### ENTRIES SUPPLIED

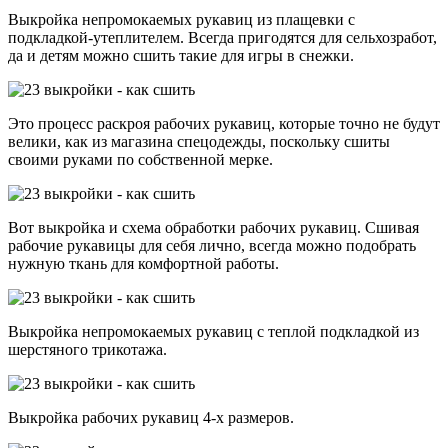
Выкройка непромокаемых рукавиц из плащевки с
подкладкой-утеплителем. Всегда пригодятся для сельхозработ,
да и детям можно сшить такие для игры в снежки.
Это процесс раскроя рабочих рукавиц, которые точно не будут
велики, как из магазина спецодежды, поскольку сшиты
своими руками по собственной мерке.
Вот выкройка и схема обработки рабочих рукавиц. Сшивая
рабочие рукавицы для себя лично, всегда можно подобрать
нужную ткань для комфортной работы.
Выкройка непромокаемых рукавиц с теплой подкладкой из
шерстяного трикотажа.
Выкройка рабочих рукавиц 4-х размеров.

######

## [WORK INSTRUCTIONS]
Leaving images out, please output every line of the data exactly.

## [RESPONSE TO THIS EXERCISE]
Выкройка непромокаемых рукавиц из плащевки с
подкладкой-утеплителем. Всегда пригодятся для сельхозработ,
да и детям можно сшить такие для игры в снежки.
Это процесс раскроя рабочих рукавиц, которые точно не будут
велики, как из магазина спецодежды, поскольку сшиты
своими руками по собственной мерке.
Вот выкройка и схема обработки рабочих рукавиц. Сшивая
рабочие рукавицы для себя лично, всегда можно подобрать
нужную ткань для комфортной работы.
Выкройка непромокаемых рукавиц с теплой подкладкой из
шерстяного трикотажа.
Выкройка рабочих рукавиц 4-х размеров.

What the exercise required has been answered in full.